Transcribe the entries, keeping every character the same.
Data for processing Start Marker
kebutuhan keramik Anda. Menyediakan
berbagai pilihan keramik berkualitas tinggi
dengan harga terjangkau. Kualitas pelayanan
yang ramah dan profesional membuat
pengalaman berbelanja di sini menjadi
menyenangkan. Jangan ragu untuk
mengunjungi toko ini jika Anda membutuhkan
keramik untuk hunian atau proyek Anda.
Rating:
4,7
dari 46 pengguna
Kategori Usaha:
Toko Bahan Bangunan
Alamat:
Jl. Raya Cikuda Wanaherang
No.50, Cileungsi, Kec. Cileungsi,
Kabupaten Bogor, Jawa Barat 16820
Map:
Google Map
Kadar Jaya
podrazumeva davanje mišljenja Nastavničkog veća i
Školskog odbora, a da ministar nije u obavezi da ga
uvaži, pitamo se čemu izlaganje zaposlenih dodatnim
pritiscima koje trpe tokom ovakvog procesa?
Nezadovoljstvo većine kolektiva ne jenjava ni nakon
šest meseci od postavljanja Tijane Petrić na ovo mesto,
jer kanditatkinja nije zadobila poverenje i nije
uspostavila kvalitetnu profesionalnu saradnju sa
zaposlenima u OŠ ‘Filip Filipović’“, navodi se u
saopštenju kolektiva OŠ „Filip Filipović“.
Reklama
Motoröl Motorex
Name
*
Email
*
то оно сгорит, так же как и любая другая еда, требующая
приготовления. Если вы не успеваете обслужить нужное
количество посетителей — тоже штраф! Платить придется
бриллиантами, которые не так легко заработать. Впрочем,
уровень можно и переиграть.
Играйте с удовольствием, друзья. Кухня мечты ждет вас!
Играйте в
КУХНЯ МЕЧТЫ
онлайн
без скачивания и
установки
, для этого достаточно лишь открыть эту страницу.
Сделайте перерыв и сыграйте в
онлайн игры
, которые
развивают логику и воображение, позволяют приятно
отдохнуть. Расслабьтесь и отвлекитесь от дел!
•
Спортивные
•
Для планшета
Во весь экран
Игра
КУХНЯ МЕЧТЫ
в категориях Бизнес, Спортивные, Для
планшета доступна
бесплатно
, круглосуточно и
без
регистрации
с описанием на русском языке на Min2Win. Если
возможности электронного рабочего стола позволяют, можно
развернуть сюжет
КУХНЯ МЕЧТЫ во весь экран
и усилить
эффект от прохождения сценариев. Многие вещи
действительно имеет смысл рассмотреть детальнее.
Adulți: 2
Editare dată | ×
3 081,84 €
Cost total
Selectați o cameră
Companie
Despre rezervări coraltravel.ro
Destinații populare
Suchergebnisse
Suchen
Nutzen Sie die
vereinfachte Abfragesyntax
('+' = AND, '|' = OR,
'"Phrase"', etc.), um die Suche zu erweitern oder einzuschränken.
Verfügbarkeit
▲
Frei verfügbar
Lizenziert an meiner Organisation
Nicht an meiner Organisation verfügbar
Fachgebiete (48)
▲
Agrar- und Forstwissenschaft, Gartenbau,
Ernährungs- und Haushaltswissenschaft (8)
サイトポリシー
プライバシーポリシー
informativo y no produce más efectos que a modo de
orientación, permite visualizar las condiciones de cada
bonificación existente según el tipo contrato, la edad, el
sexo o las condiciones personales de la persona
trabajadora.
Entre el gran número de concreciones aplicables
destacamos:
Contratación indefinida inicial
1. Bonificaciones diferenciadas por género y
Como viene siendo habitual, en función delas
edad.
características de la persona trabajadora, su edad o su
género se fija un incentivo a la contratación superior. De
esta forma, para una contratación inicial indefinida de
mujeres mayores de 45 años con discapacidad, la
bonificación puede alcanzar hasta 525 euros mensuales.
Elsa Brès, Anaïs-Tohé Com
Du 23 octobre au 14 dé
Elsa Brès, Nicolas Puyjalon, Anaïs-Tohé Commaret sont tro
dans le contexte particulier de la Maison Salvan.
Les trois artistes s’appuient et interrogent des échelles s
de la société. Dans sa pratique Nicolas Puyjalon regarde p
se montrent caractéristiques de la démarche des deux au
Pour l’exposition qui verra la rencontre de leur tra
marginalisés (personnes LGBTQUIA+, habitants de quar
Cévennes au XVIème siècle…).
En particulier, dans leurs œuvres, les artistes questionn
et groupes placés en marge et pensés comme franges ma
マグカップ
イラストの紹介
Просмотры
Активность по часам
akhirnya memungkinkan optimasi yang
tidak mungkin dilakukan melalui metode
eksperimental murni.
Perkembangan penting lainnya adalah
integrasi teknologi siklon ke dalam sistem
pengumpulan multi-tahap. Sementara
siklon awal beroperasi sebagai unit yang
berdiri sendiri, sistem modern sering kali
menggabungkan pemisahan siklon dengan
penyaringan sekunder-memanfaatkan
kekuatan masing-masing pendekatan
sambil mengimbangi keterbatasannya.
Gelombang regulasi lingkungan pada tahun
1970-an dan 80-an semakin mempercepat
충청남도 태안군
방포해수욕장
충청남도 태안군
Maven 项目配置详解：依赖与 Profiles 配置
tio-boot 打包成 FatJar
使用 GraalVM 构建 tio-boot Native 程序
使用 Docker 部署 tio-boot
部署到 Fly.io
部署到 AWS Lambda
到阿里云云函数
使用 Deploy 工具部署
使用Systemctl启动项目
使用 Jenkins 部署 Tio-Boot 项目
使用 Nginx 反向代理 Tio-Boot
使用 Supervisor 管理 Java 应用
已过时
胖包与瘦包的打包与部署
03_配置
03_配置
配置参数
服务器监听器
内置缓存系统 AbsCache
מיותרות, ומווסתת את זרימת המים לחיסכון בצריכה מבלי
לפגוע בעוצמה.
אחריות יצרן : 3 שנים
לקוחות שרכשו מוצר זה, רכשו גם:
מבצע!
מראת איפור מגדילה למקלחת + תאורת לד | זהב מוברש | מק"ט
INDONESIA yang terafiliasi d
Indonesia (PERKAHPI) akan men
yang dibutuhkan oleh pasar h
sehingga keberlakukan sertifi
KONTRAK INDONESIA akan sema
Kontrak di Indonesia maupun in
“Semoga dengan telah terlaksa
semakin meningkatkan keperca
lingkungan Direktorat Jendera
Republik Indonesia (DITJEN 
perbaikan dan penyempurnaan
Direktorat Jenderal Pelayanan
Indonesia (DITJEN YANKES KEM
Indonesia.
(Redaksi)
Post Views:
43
Data for processing End Marker
Completed task =
kebutuhan keramik Anda. Menyediakan
berbagai pilihan keramik berkualitas tinggi
dengan harga terjangkau. Kualitas pelayanan
yang ramah dan profesional membuat
pengalaman berbelanja di sini menjadi
menyenangkan. Jangan ragu untuk
mengunjungi toko ini jika Anda membutuhkan
keramik untuk hunian atau proyek Anda.
Rating:
4,7
dari 46 pengguna
Kategori Usaha:
Toko Bahan Bangunan
Alamat:
Jl. Raya Cikuda Wanaherang
No.50, Cileungsi, Kec. Cileungsi,
Kabupaten Bogor, Jawa Barat 16820
Map:
Google Map
Kadar Jaya
podrazumeva davanje mišljenja Nastavničkog veća i
Školskog odbora, a da ministar nije u obavezi da ga
uvaži, pitamo se čemu izlaganje zaposlenih dodatnim
pritiscima koje trpe tokom ovakvog procesa?
Nezadovoljstvo većine kolektiva ne jenjava ni nakon
šest meseci od postavljanja Tijane Petrić na ovo mesto,
jer kanditatkinja nije zadobila poverenje i nije
uspostavila kvalitetnu profesionalnu saradnju sa
zaposlenima u OŠ ‘Filip Filipović’“, navodi se u
saopštenju kolektiva OŠ „Filip Filipović“.
Reklama
Motoröl Motorex
Name
*
Email
*
то оно сгорит, так же как и любая другая еда, требующая
приготовления. Если вы не успеваете обслужить нужное
количество посетителей — тоже штраф! Платить придется
бриллиантами, которые не так легко заработать. Впрочем,
уровень можно и переиграть.
Играйте с удовольствием, друзья. Кухня мечты ждет вас!
Играйте в
КУХНЯ МЕЧТЫ
онлайн
без скачивания и
установки
, для этого достаточно лишь открыть эту страницу.
Сделайте перерыв и сыграйте в
онлайн игры
, которые
развивают логику и воображение, позволяют приятно
отдохнуть. Расслабьтесь и отвлекитесь от дел!
•
Спортивные
•
Для планшета
Во весь экран
Игра
КУХНЯ МЕЧТЫ
в категориях Бизнес, Спортивные, Для
планшета доступна
бесплатно
, круглосуточно и
без
регистрации
с описанием на русском языке на Min2Win. Если
возможности электронного рабочего стола позволяют, можно
развернуть сюжет
КУХНЯ МЕЧТЫ во весь экран
и усилить
эффект от прохождения сценариев. Многие вещи
действительно имеет смысл рассмотреть детальнее.
Adulți: 2
Editare dată | ×
3 081,84 €
Cost total
Selectați o cameră
Companie
Despre rezervări coraltravel.ro
Destinații populare
Suchergebnisse
Suchen
Nutzen Sie die
vereinfachte Abfragesyntax
('+' = AND, '|' = OR,
'"Phrase"', etc.), um die Suche zu erweitern oder einzuschränken.
Verfügbarkeit
▲
Frei verfügbar
Lizenziert an meiner Organisation
Nicht an meiner Organisation verfügbar
Fachgebiete (48)
▲
Agrar- und Forstwissenschaft, Gartenbau,
Ernährungs- und Haushaltswissenschaft (8)
サイトポリシー
プライバシーポリシー
informativo y no produce más efectos que a modo de
orientación, permite visualizar las condiciones de cada
bonificación existente según el tipo contrato, la edad, el
sexo o las condiciones personales de la persona
trabajadora.
Entre el gran número de concreciones aplicables
destacamos:
Contratación indefinida inicial
1. Bonificaciones diferenciadas por género y
Como viene siendo habitual, en función delas
edad.
características de la persona trabajadora, su edad o su
género se fija un incentivo a la contratación superior. De
esta forma, para una contratación inicial indefinida de
mujeres mayores de 45 años con discapacidad, la
bonificación puede alcanzar hasta 525 euros mensuales.
Elsa Brès, Anaïs-Tohé Com
Du 23 octobre au 14 dé
Elsa Brès, Nicolas Puyjalon, Anaïs-Tohé Commaret sont tro
dans le contexte particulier de la Maison Salvan.
Les trois artistes s’appuient et interrogent des échelles s
de la société. Dans sa pratique Nicolas Puyjalon regarde p
se montrent caractéristiques de la démarche des deux au
Pour l’exposition qui verra la rencontre de leur tra
marginalisés (personnes LGBTQUIA+, habitants de quar
Cévennes au XVIème siècle…).
En particulier, dans leurs œuvres, les artistes questionn
et groupes placés en marge et pensés comme franges ma
マグカップ
イラストの紹介
Просмотры
Активность по часам
akhirnya memungkinkan optimasi yang
tidak mungkin dilakukan melalui metode
eksperimental murni.
Perkembangan penting lainnya adalah
integrasi teknologi siklon ke dalam sistem
pengumpulan multi-tahap. Sementara
siklon awal beroperasi sebagai unit yang
berdiri sendiri, sistem modern sering kali
menggabungkan pemisahan siklon dengan
penyaringan sekunder-memanfaatkan
kekuatan masing-masing pendekatan
sambil mengimbangi keterbatasannya.
Gelombang regulasi lingkungan pada tahun
1970-an dan 80-an semakin mempercepat
충청남도 태안군
방포해수욕장
충청남도 태안군
Maven 项目配置详解：依赖与 Profiles 配置
tio-boot 打包成 FatJar
使用 GraalVM 构建 tio-boot Native 程序
使用 Docker 部署 tio-boot
部署到 Fly.io
部署到 AWS Lambda
到阿里云云函数
使用 Deploy 工具部署
使用Systemctl启动项目
使用 Jenkins 部署 Tio-Boot 项目
使用 Nginx 反向代理 Tio-Boot
使用 Supervisor 管理 Java 应用
已过时
胖包与瘦包的打包与部署
03_配置
03_配置
配置参数
服务器监听器
内置缓存系统 AbsCache
מיותרות, ומווסתת את זרימת המים לחיסכון בצריכה מבלי
לפגוע בעוצמה.
אחריות יצרן : 3 שנים
לקוחות שרכשו מוצר זה, רכשו גם:
מבצע!
מראת איפור מגדילה למקלחת + תאורת לד | זהב מוברש | מק"ט
INDONESIA yang terafiliasi d
Indonesia (PERKAHPI) akan men
yang dibutuhkan oleh pasar h
sehingga keberlakukan sertifi
KONTRAK INDONESIA akan sema
Kontrak di Indonesia maupun in
“Semoga dengan telah terlaksa
semakin meningkatkan keperca
lingkungan Direktorat Jendera
Republik Indonesia (DITJEN 
perbaikan dan penyempurnaan
Direktorat Jenderal Pelayanan
Indonesia (DITJEN YANKES KEM
Indonesia.
(Redaksi)
Post Views:
43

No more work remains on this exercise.